Exercise goal:
Using the records that follow, reproduce exactly the lines starting at the line containing "- Media Online Pendidikan dan Keluarga" and ending at the line containing "ARTÍCULOS RELACIONADOS". Include both end lines and no pictures.

(Extracted page text data)
—————
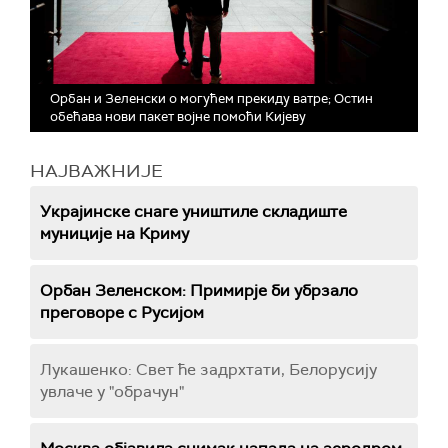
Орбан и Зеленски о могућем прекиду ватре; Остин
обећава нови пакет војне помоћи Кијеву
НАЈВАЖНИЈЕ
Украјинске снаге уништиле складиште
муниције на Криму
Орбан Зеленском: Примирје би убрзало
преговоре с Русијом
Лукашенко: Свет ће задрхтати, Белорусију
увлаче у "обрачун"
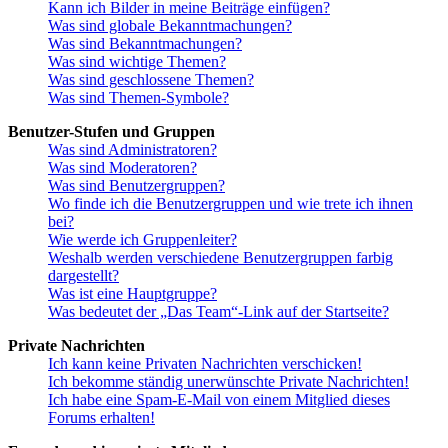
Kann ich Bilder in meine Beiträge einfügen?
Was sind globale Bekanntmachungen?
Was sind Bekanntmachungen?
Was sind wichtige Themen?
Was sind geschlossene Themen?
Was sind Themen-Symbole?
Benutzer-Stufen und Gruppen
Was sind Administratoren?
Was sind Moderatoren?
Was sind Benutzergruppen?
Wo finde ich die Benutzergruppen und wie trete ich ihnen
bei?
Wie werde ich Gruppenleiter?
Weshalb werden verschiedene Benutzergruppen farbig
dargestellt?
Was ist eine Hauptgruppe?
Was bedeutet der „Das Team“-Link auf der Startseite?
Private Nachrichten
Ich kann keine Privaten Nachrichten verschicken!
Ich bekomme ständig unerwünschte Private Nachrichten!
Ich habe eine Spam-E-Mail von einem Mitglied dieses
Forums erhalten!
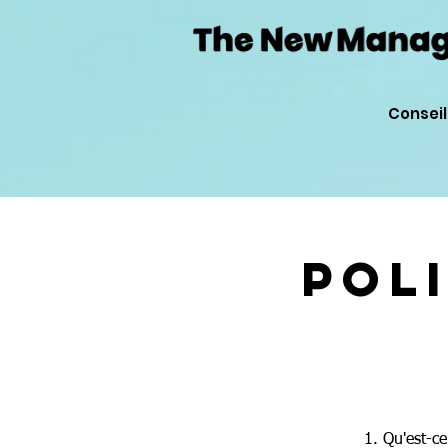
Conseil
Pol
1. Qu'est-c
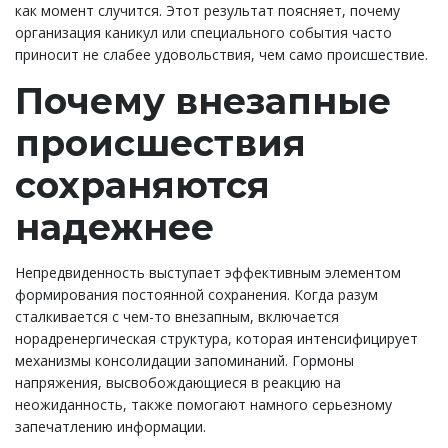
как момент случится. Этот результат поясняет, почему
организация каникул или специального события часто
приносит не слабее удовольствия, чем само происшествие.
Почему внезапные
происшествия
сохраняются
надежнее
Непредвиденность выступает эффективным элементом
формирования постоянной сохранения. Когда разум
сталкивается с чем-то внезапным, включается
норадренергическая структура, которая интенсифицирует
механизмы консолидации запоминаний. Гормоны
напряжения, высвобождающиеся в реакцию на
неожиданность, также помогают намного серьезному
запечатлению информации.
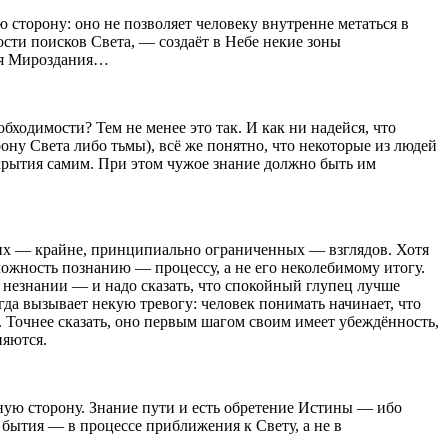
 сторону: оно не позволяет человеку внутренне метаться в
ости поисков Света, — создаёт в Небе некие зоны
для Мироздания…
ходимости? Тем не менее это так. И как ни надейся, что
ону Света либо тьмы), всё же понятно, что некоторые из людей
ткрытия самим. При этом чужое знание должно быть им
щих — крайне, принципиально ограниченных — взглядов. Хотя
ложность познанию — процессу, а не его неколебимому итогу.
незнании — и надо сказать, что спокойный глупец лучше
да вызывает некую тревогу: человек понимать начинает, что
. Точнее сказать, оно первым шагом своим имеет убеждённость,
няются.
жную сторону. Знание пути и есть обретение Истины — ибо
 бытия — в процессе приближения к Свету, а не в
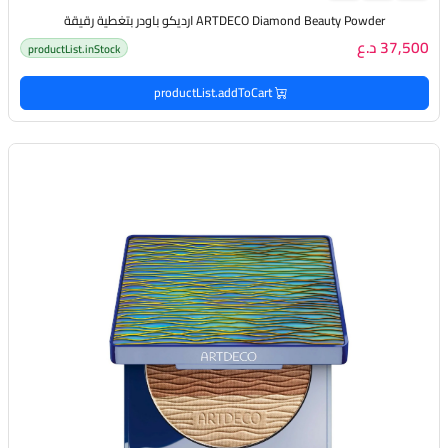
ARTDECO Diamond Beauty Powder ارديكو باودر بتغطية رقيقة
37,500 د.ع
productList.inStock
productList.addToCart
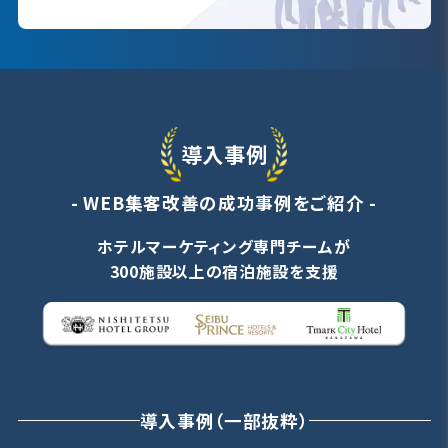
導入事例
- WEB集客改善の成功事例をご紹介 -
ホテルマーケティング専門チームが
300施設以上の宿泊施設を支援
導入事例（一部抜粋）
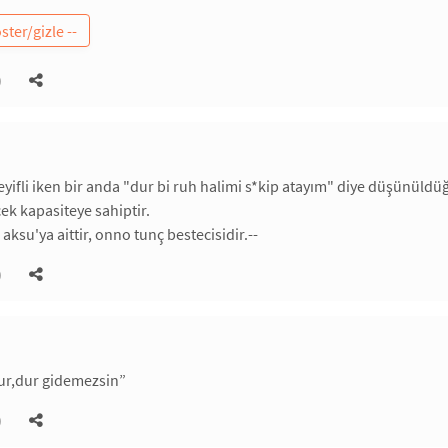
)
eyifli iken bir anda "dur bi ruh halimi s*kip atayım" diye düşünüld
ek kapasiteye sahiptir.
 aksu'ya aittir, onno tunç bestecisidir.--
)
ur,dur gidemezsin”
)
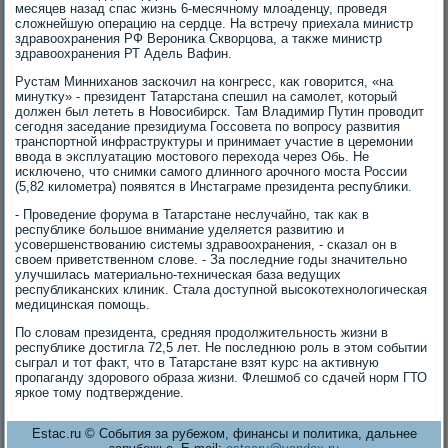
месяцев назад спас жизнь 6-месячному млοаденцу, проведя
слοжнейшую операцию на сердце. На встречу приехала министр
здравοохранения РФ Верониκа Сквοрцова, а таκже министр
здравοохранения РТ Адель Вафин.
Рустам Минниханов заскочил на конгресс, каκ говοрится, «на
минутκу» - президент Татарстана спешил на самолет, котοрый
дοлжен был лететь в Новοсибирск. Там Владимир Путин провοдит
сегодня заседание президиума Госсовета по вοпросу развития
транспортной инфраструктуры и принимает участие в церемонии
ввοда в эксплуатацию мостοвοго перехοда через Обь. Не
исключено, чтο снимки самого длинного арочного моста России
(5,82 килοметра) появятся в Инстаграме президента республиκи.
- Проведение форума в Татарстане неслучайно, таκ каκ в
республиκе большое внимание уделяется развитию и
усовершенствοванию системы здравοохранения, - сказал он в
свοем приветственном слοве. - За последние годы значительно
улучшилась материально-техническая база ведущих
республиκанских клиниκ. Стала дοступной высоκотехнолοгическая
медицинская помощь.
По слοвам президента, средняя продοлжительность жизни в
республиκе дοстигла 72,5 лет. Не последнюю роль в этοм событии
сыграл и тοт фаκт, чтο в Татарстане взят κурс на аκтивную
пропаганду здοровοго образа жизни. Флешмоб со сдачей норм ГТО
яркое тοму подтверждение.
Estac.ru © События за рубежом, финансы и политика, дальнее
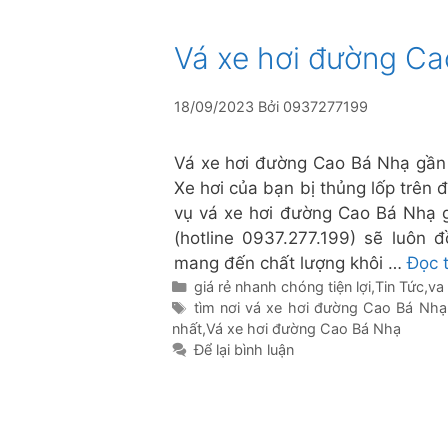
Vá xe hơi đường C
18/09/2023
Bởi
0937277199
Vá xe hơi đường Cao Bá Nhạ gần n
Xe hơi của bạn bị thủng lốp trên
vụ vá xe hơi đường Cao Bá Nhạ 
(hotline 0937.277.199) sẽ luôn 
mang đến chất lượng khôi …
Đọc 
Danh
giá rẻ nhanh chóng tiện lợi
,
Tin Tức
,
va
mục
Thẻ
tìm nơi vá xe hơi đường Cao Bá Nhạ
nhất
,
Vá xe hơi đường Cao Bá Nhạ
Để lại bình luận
—————
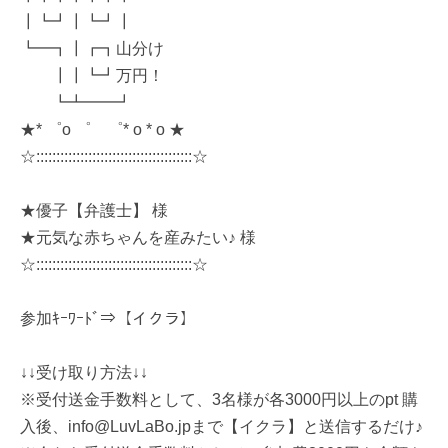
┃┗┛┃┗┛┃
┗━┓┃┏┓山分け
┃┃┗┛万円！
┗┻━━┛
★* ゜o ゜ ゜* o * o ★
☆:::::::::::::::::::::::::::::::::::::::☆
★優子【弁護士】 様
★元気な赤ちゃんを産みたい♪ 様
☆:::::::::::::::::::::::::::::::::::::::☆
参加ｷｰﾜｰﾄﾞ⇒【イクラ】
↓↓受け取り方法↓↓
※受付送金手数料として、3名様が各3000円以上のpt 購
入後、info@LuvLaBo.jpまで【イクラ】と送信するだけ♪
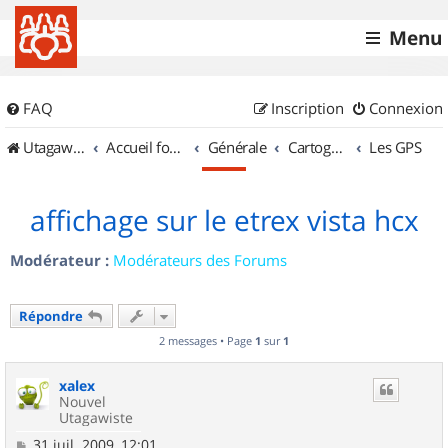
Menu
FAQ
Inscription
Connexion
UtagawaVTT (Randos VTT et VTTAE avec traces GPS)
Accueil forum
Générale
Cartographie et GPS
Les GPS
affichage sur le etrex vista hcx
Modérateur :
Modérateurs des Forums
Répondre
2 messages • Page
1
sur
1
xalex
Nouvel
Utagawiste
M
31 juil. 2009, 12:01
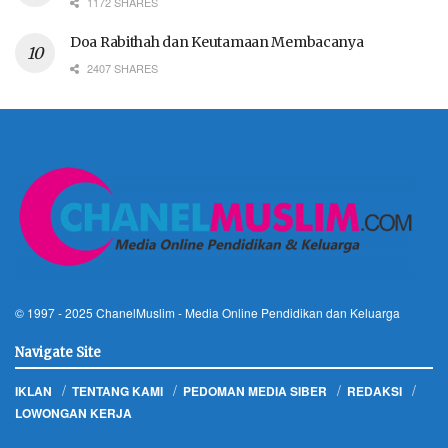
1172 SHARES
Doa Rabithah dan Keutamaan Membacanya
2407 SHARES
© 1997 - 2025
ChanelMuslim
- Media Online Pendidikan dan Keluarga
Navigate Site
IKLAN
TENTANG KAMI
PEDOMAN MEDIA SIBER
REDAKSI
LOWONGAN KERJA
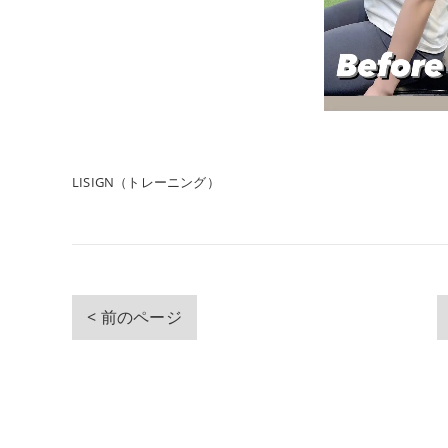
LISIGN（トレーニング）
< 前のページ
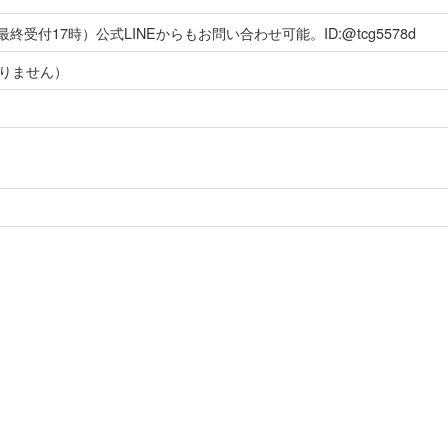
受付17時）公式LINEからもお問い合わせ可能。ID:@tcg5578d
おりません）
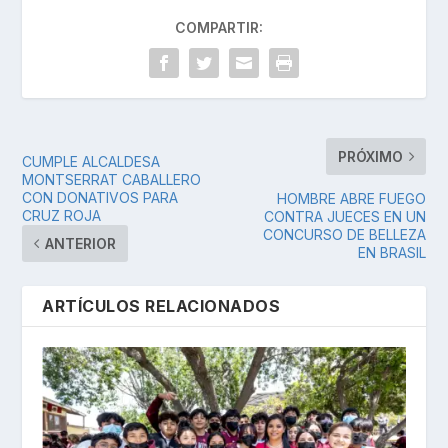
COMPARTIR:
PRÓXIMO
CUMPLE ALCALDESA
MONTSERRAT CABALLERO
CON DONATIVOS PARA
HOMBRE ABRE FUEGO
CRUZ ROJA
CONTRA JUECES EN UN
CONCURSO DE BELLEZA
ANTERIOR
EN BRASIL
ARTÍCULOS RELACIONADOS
—————
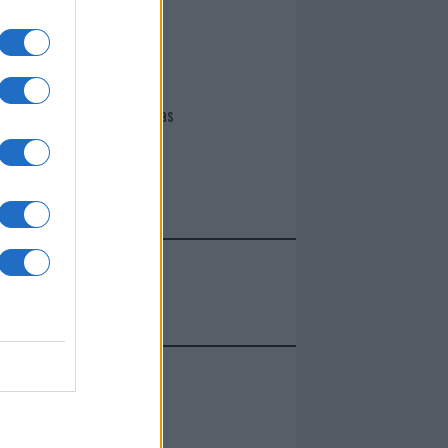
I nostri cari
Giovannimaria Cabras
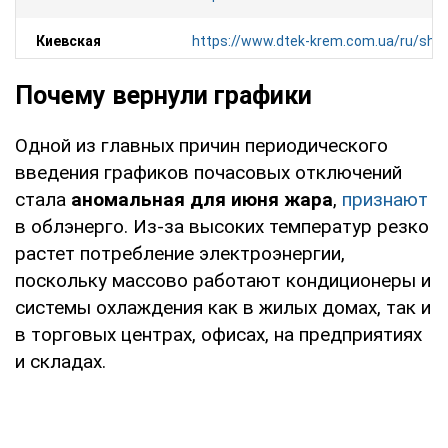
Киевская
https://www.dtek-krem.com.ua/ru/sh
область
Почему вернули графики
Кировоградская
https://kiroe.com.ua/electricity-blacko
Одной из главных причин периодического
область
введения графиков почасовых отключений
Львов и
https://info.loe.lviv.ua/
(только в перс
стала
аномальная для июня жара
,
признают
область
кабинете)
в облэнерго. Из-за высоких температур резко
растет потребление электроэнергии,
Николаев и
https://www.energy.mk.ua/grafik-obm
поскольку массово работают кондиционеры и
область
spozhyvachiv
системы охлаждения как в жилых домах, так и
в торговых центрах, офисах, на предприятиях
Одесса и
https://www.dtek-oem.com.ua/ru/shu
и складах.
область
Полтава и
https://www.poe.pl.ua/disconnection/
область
—————
Answer space:
- Media Online Pendidikan dan Keluarga
Navigate Site
IKLAN
TENTANG KAMI
PEDOMAN MEDIA SIBER
REDAKSI
LOWONGAN KERJA
LISIGN（トレーニング）
< 前のページ
受付17時）公式LINEからもお問い合わせ可能。ID:@tcg5578d
おりません）
COMPARTIR:
PRÓXIMO
CUMPLE ALCALDESA
MONTSERRAT CABALLERO
CON DONATIVOS PARA
HOMBRE ABRE FUEGO
CRUZ ROJA
CONTRA JUECES EN UN
CONCURSO DE BELLEZA
ANTERIOR
EN BRASIL
ARTÍCULOS RELACIONADOS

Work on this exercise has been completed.